Cuando regresaron, este les dijo que no pasó de la primera noche y que, al tomarse la libertad de abrir su cuerpo para averiguar la dolencia que lo había matado, se topó con los riñones resecos, de tamaño impropio para lo que se suponía, era un hombre adulto.
- El oficio – concluyó Cneo a modo de incuestionable explicación.
Ahora soy yo el que tira.
Lo hago pensando en el día que sienta como mi cuerpo, ya reseco, no llegué más allá de Caspe, Octogesa o Amni Imposita y termine muriendo lejos de Cesaraugusta pero pegado al Híbero, aunque el, bien poco me de a cambio.
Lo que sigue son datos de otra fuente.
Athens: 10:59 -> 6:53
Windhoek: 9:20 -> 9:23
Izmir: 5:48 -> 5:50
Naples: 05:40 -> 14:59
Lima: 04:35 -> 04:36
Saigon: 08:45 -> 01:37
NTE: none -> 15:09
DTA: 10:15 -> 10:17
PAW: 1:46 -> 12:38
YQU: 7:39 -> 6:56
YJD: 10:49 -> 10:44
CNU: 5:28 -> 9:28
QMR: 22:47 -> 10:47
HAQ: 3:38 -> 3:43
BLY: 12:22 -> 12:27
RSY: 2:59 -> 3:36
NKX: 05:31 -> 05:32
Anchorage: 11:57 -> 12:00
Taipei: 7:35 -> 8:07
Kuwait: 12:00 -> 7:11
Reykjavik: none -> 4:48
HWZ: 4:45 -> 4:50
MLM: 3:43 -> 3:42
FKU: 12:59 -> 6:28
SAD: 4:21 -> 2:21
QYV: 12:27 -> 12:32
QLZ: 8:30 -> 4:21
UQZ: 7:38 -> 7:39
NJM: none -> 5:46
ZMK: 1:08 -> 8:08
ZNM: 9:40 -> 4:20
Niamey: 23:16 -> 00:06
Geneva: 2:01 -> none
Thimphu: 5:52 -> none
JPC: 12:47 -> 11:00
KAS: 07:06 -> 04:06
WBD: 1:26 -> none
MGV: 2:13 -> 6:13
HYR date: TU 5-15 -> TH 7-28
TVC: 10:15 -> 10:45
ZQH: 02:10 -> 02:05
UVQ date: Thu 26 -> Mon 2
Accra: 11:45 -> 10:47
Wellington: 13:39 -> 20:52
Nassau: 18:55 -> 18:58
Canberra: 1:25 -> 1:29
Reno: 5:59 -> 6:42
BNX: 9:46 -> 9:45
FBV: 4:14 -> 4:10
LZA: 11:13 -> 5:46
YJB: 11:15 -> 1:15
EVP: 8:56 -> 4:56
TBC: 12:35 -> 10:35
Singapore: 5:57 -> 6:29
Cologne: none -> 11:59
Durante los primeros años, apenas llegaba bajo Augusto Magno, madre suplicaba para que le pagara un denario de más al funcionario de los baños y que con el, gozara de las manos de un esclavo sobre la espalda.
- Vivirás más, llegarás a viejo – animaba.
- ¿Quién quiere llegar así a viejo madre? – preguntaba sobre el lecho, temeroso tan siquiera de mover un dedo que recordara cuan agotado estaba mi cuerpo.
Hubo un tiempo en que le hice caso.
En las termas pasaba del frío al calor y luego, sobre el mármol, dejaba obrar a las manos de aquel esclavo afeminado….creo que lo llamaban Tino….que al comienzo, lograba sacarme de la espalda la impronta del yugo.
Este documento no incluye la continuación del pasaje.